What Is a Non-Exempt Employee?
Non-exempt employees are workers who are entitled to earn the federal minimum wage and qualify for overtime pay, which is calculated as one-and-a-half times their hourly rate, for every hour they work, above and beyond a standard 40-hour workweek. These regulations are created by the federal Fair Labor Standards Act (FLSA).
- Non-exempt employees are generally blue-collar. hourly-rate employees, who must be paid an overtime rate of 1.5 their hourly rate.
- Exempt employees make at least $684 a week or $35,568 annually. Non-exempt employees typically make less than this amount, but not always.
- Non-exempt employees' rights are outlined in the Fair Labor Standards Act (FLSA), which was recently amended starting Jan. 1, 2020.
Understanding Non-Exempt Employees
"Non-exempt" is a term referring to employees who earn less than $684 per week, though not always the case. This weekly wage, resulting in an annual threshold of $35,568, was put into effect on Jan. 1, 2020. It replaced the old weekly wage of $455.
Furthermore, non-exempt employees:
- Are directly supervised by higher-ups who manage the workflow.
- Cannot be employed in a "bona fide executive, administrative, outside salesman, or professional capacity," according to the FLSA. Individuals who are teachers, academic administrative personnel, and do computer jobs are also considered to be exempt.
Non-exempt employees are expected to dutifully carry out orders, without interjecting their own management decisions. For this reason, non-exempt employees tend to dominate job sectors such as construction, maintenance, and other work that involves physical labor or carrying out repetitive tasks. Assembly line workers are a perfect example of non-exempt employees.
Non-Exempt Employee Distinctions and Qualifications
Non-exempt employees are typically paid hourly wages, unlike exempt employees, who generally earn fixed salaries that are invariably significantly higher than what minimum wage earners rake in. However, while non-exempt workers must receive overtime pay of one-and-a-half times their hourly wage, for all hours worked in excess of a 40-hour workweek, exempt employees are not legally entitled to collect overtime pay—even if their workweeks radically exceed 40 hours.
Non-exempt employees are entitled to overtime pay of at least 1.5 their hourly wage when they work more than their regular 40-hour workweek.

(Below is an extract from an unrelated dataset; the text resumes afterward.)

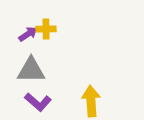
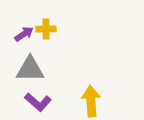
purple arrow: moved 4 px left
gray triangle: moved 1 px left, 1 px up
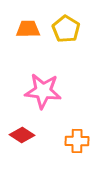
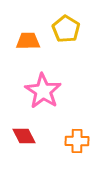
orange trapezoid: moved 12 px down
pink star: rotated 27 degrees clockwise
red diamond: moved 2 px right, 1 px down; rotated 30 degrees clockwise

Under the FLSA, workers may be considered non-exempt if they either earn less than the $684 weekly minimum or if they have limited scope for self-supervision. Take, for example, a maintenance worker who's hired to work 40 hours per week, at $18 an hour. With typical weekly earnings of $720, he easily passes the salary test, in order to be designated as an exempt worker, since his weekly income exceeds the $684 threshold.
But this worker is also directly supervised and therefore has a minimal opportunity for independent judgment. Hence, he is ultimately classified as a non-exempt employee. If this staffer works 50 hours in a single week, he would earn his regular $18/hour rate for 40 hours, while earning 1.5 times his hourly rate at $27 for each of the 10 extra hours he clocked in.
Under FLSA, non-exempt employees must earn at minimum the federal minimum hourly wage of $7.25; however, many states and some municipalities impose higher minimum wages than the federal floor. In these cases, the higher minimum wage overrides the federal rate.
Pros and Cons of Non-Exempt Status
Whether it is preferable to be a non-exempt employee versus an exempt one largely depends on an individual's priority for work-life balance. The biggest benefit to being a non-exempt employee is arguably the ability to enjoy additional compensation for working long hours, although this may be at a lower rate than salaried exempt employees. Contrarily, an exempt worker may be able to occasionally duck out of work early, and still collect a full paycheck. That being said, non-exempt employees also tend to receive more protection under labor laws like the FLSA than exempt employees.
Because exempt employees are entitled to their full paycheck, they will receive a full salary every workweek, even if unforeseen circumstances such as a crisis require exempt employees to work remotely or under new arrangements.
On the flip side, non-exempt employees in these circumstances are not entitled to pay if their physical presence is required for their jobs and they are unable to perform their duties. Either way, non-exempt employees are required to log their hours. For example, non-exempt employees folding clothes at a retail store will not get paid if the store is undergoing remodeling or closed on a given week.
Meanwhile, retail store managers who are exempt might still get paid nonetheless for remote work that they do in managing store operations.
Exempt workers are also more likely to receive benefits such as paid time off, healthcare coverage, and participation in retirement plans. However, both non-exempt and exempt employees are equally eligible for government employment benefits. Case in point: Both categories of workers qualify for Social Security benefits once they retire, and both may be eligible to collect weekly unemployment payments, should they lose their jobs.